Adult Adam: [v.o.] But there was one thing he missed.
Beverly: [gasps] Ohh! Muriel's diaper cream! Oh, her sweet delicious tushie is unprotected!

Quote from Dave Kim

Adam: You know what's great about no one being here? Plenty of room to dance.
Dave Kim: Sure. Ha ha. But it's still early.
Adam: Still early to hit the streets and trick-or-treat like old times?
Dave Kim: DKNY will wait it out.
Adam: DKNY? Ugh. Just drop the act already! You're not an international impresario. You're just my dorky friend from Jenkintown.
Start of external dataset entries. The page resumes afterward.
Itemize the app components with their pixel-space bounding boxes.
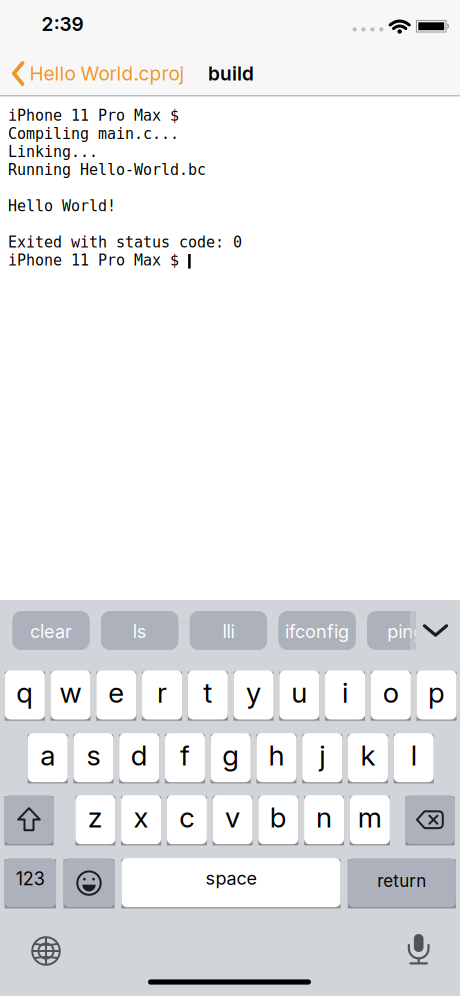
staticText: e xyxy=(108,676,124,710)
button[interactable]: u xyxy=(279,670,319,720)
staticText: q xyxy=(16,676,33,710)
staticText: Exited with status code: 0 xyxy=(8,234,242,251)
staticText: b xyxy=(270,800,287,834)
button[interactable]: clear xyxy=(12,611,90,650)
button[interactable]: space xyxy=(122,858,340,907)
button[interactable]: Delete xyxy=(406,795,454,844)
staticText: lli xyxy=(222,621,234,642)
button[interactable]: Dictation xyxy=(395,926,443,974)
staticText: build xyxy=(208,62,254,85)
staticText: ls xyxy=(133,621,147,642)
staticText: x xyxy=(134,800,149,834)
button[interactable]: e xyxy=(96,670,136,720)
button[interactable]: Shift xyxy=(4,795,54,844)
staticText: h xyxy=(268,738,284,772)
staticText: Hello World! xyxy=(8,197,116,215)
button[interactable]: Dismiss Keyboard xyxy=(414,610,456,650)
staticText: g xyxy=(222,738,239,772)
staticText: Hello World.cproj xyxy=(30,62,184,85)
staticText: v xyxy=(225,800,240,834)
staticText: s xyxy=(86,738,100,772)
button[interactable]: m xyxy=(350,795,390,844)
staticText: return xyxy=(377,870,426,891)
button[interactable]: return xyxy=(348,858,456,907)
button[interactable]: z xyxy=(75,795,115,844)
staticText: z xyxy=(88,800,103,834)
button[interactable]: r xyxy=(142,670,182,720)
staticText: n xyxy=(316,800,332,834)
staticText: u xyxy=(291,676,307,710)
button[interactable]: i xyxy=(325,670,365,720)
button[interactable]: ls xyxy=(101,611,178,650)
staticText: space xyxy=(206,867,256,889)
staticText: l xyxy=(411,738,417,772)
button[interactable]: o xyxy=(371,670,411,720)
staticText: r xyxy=(157,676,167,710)
button[interactable]: Next Keyboard xyxy=(22,927,70,975)
staticText: 2:39 xyxy=(42,12,84,36)
staticText: a xyxy=(40,738,55,772)
staticText: f xyxy=(180,738,190,772)
staticText: k xyxy=(360,738,375,772)
button[interactable]: g xyxy=(211,733,251,782)
button[interactable]: n xyxy=(304,795,344,844)
staticText: m xyxy=(358,800,382,834)
staticText: w xyxy=(60,676,82,710)
staticText: Linking... xyxy=(8,143,98,161)
staticText: o xyxy=(383,676,399,710)
staticText: t xyxy=(203,676,212,710)
staticText: y xyxy=(246,676,261,710)
button[interactable]: h xyxy=(256,733,296,782)
staticText: ping xyxy=(387,621,424,642)
button[interactable]: d xyxy=(119,733,159,782)
button[interactable]: ping xyxy=(367,611,445,650)
staticText: j xyxy=(319,738,325,772)
staticText: Compiling main.c... xyxy=(8,125,179,142)
staticText: d xyxy=(131,738,148,772)
button[interactable]: q xyxy=(5,670,45,720)
button[interactable]: p xyxy=(417,670,457,720)
staticText: 123 xyxy=(16,868,45,890)
button[interactable]: 123 xyxy=(5,858,56,907)
button[interactable]: t xyxy=(188,670,228,720)
button[interactable]: ifconfig xyxy=(278,611,356,650)
button[interactable]: c xyxy=(167,795,207,844)
button[interactable]: v xyxy=(213,795,253,844)
staticText: clear xyxy=(30,621,72,642)
button[interactable]: f xyxy=(165,733,205,782)
staticText: p xyxy=(428,676,445,710)
button[interactable]: j xyxy=(302,733,342,782)
button[interactable]: l xyxy=(394,733,434,782)
staticText: iPhone 11 Pro Max $ xyxy=(8,252,179,269)
button[interactable]: y xyxy=(234,670,274,720)
button[interactable]: a xyxy=(28,733,68,782)
button[interactable]: s xyxy=(74,733,114,782)
button[interactable]: lli xyxy=(190,611,267,650)
button[interactable]: x xyxy=(121,795,161,844)
staticText: ifconfig xyxy=(285,621,349,642)
button[interactable]: Hello World.cproj xyxy=(12,52,192,94)
staticText: i xyxy=(342,676,348,710)
button[interactable]: w xyxy=(50,670,90,720)
button[interactable]: k xyxy=(348,733,388,782)
staticText: iPhone 11 Pro Max $ xyxy=(8,107,179,124)
button[interactable]: Emoji xyxy=(64,858,114,907)
staticText: c xyxy=(179,800,194,834)
button[interactable]: b xyxy=(258,795,298,844)
staticText: Running Hello-World.bc xyxy=(8,161,206,179)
Dave Kim: I was your dorky friend from Jenkintown. I've changed. That's what happens when you go to college. But you wouldn't know that, would you?
Adam: Please! You're just a big fat phony!
Tamsin: [American accent] Hey! Not cool, man! People are allowed to change.
Adam: What happened to your British accent?
Tamsin: Oh, I'm actually from Tucson. I just thought it would make me sound more interesting.
Fitz: And I only recently learned the definition of irony. I can admit, I abuse the word.
Brett: I know it seems like I rage against the machine, but that's only because I'm part of it. My dad owns 11 White Castles.
Adam: Oh, my God! You're all phonies!
Dave Kim: There's nothing phony about a fresh start. I was excited to share my new life with you, but you just want me to be the same loser from high school. Congrats, Adam. You won.